Adoptées très tôt, alors que le pays n’avait enregistré que quelques cas, ces mesures lui ont permis de prendre rapidement le contrôle de l’épidémie avec seulement 17 119 contaminations et 361 décès enregistrés au 5 novembre. La deuxième vague semble elle aussi maîtrisée pour le moment : la Finlande affiche un des taux d’incidence les plus bas en Europe (51,8 pour 100 000 habitants, sur les deux dernières semaines).
« Nous aimons nous isoler »
Sur le plan économique, le pays a également réussi à limiter la casse, avec une baisse de 4,5 % de son PIB au deuxième trimestre : le meilleur résultat de l’Union européenne. Les habitants ne boudent pas leur plaisir : selon une enquête publiée mi-juin par le think tank Eva, 86 % d’entre eux se disaient « fiers d’être finlandais », dans le contexte de la pandémie – après que leur pays a été désigné par l’ONU en mars, pour la troisième année d’affilée, comme celui où la population est la plus heureuse au monde.Article réservé à nos abonnés Lire aussi En Finlande, le succès de l’appli « Koronavilkku »
« Evidemment, si les chiffres n’étaient pas aussi bons, le taux de satisfaction ne serait pas le même », souligne le journaliste et écrivain Philip Teir. Mais il évoque aussi des raisons culturelles : « C’est peut-être un cliché, mais nous sommes des adeptes de la distanciation sociale. On ne se fait pas la bise et on se serre rarement dans les bras. Nous n’avons donc pas eu à changer beaucoup nos habitudes. »
D’ailleurs, rapporte le journaliste Petja Pelli, chef du service international au grand quotidien Helsingin Sanomat, « depuis que les autorités sanitaires recommandent deux mètres de distanciation, les Finlandais désespèrent de pouvoir revenir aux quatre mètres habituels ». Au printemps, la boutade a beaucoup circulé dans le nord de l’Europe, pour se moquer de la froideur supposée des habitants de la région.
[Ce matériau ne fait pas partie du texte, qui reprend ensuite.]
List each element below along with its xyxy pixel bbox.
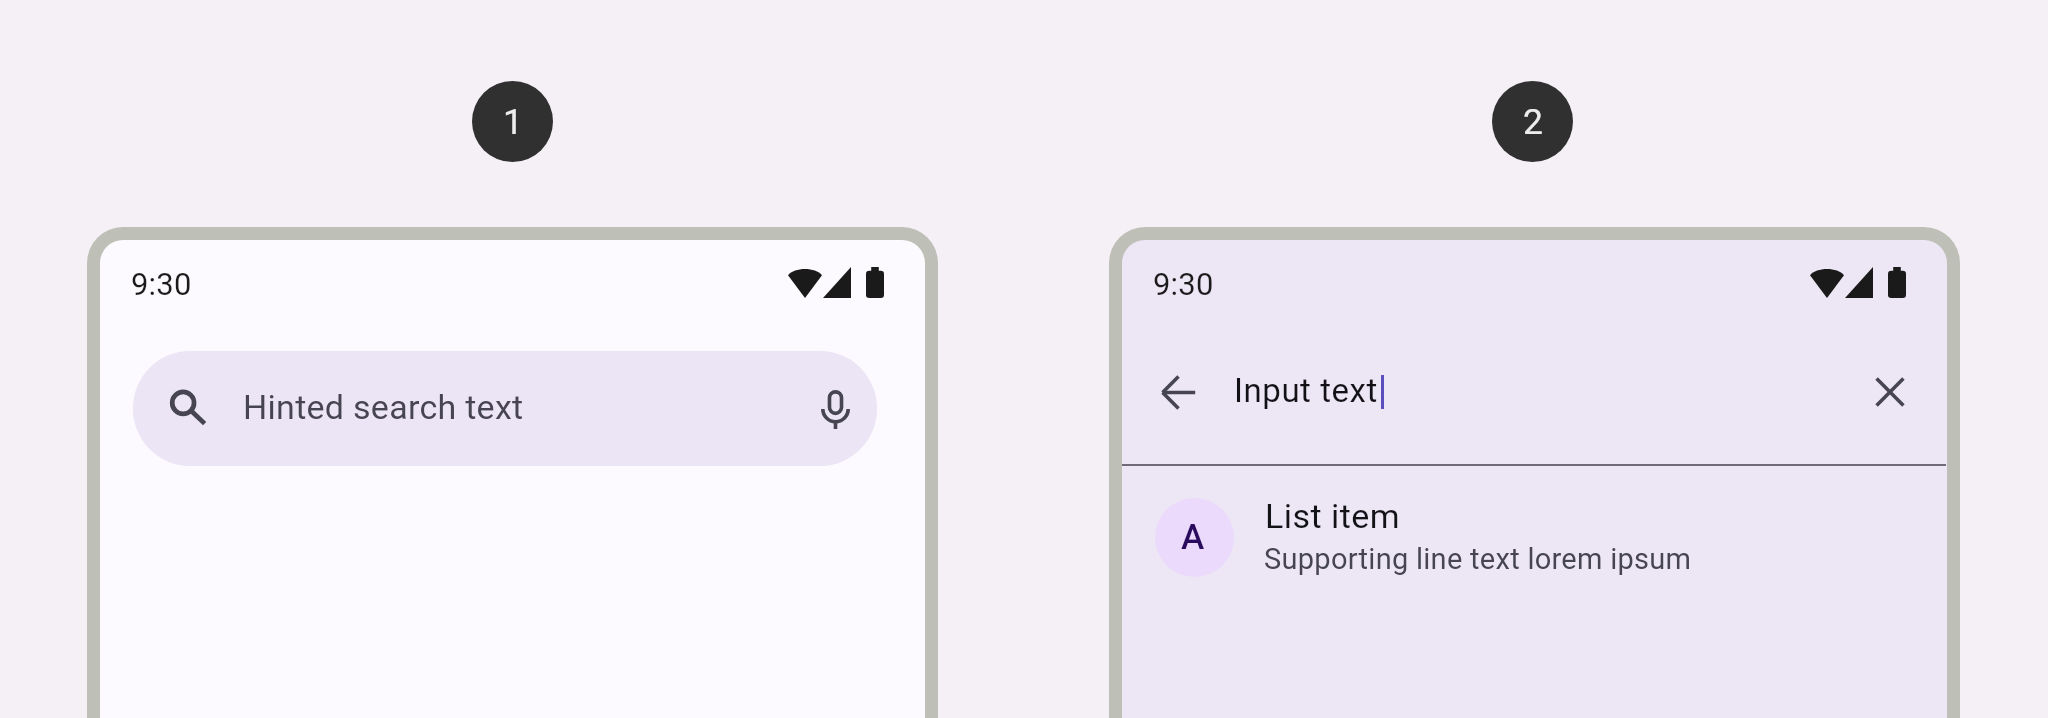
staticText: 9:30 xyxy=(131,266,192,302)
staticText: Input text xyxy=(1234,371,1378,410)
staticText: 1 xyxy=(503,101,523,143)
button[interactable]: A xyxy=(1122,466,1946,602)
button[interactable]: Back xyxy=(1154,368,1202,416)
button[interactable]: Step 2 xyxy=(1492,81,1573,162)
button[interactable]: Hinted search text xyxy=(133,351,877,466)
staticText: List item xyxy=(1265,496,1400,536)
staticText: 2 xyxy=(1523,101,1543,143)
staticText: A xyxy=(1181,517,1205,558)
button[interactable]: Clear text xyxy=(1866,368,1914,416)
button[interactable]: Voice search xyxy=(799,371,871,447)
button[interactable]: Step 1 xyxy=(472,81,553,162)
staticText: Hinted search text xyxy=(243,387,524,427)
staticText: 9:30 xyxy=(1153,266,1214,302)
staticText: Supporting line text lorem ipsum xyxy=(1264,542,1692,576)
Les Finlandais assument : « Nous aimons nous isoler »,constate Petja Pelli.
Sentiment de maîtrise
Dès les premières mesures de confinement, nombreux sont ceux qui ont pris la poudre d’escampette pour se réfugier dans leur maison secondaire. Il en existe un demi-million en Finlande, de la villa avec vue sur la mer au chalet en pleine forêt, au bord d’un des 188 000 lacs que compte le pays.
Au programme : balade dans les bois et télétravail. Là encore, pas une véritable révolution, puisqu’ils étaient déjà 14 % à travailler régulièrement de chez eux et 17,6 % à le faire occasionnellement, avant l’épidémie. Au printemps, 60 % des salariés sont passés en télétravail, soit le chiffre le plus élevé en Europe, selon la Fondation européenne pour l’amélioration des conditions de vie et du travail.
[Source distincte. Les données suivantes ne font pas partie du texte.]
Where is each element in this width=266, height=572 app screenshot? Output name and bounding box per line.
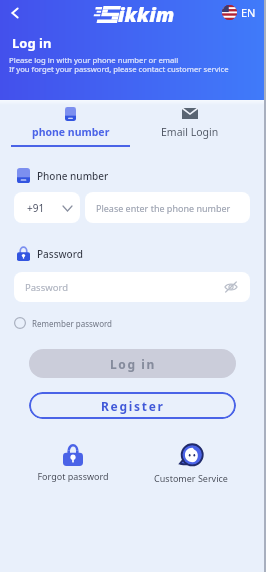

Pour Nelli Hankonen, professeure de psychologie sociale, si les Finlandais ont plutôt bien vécu les restrictions, c’est aussi parce qu’ils ont eu le sentiment de maîtriser leur confinement. « Les données de mobilité ont montré que beaucoup avaient commencé à télétravailler et réduit leurs déplacements avant que le gouvernement ne l’impose, dit-elle. Ils ont vu les images horribles qui arrivaient d’Italie et compris ce qu’il fallait faire. »
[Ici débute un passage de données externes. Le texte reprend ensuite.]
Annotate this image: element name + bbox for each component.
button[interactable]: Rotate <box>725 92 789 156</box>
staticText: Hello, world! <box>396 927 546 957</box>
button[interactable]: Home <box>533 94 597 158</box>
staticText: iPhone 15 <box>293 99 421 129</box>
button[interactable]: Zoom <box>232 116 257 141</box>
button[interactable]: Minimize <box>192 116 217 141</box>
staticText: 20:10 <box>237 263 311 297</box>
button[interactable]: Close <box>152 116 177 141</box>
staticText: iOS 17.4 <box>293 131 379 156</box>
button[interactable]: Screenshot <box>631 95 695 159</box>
La confiance dans le gouvernement et les autorités sanitaires a aussi joué un rôle, complète Frank Martela, philosophe et chercheur en psychologie : « Les Finlandais ont suivi les recommandations sans qu’on ait besoin de les forcer à obéir, ce qui est évidemment plus facile à vivre. »
Anne-Françoise Hivert(Malmö (Suède), correspondante régionale)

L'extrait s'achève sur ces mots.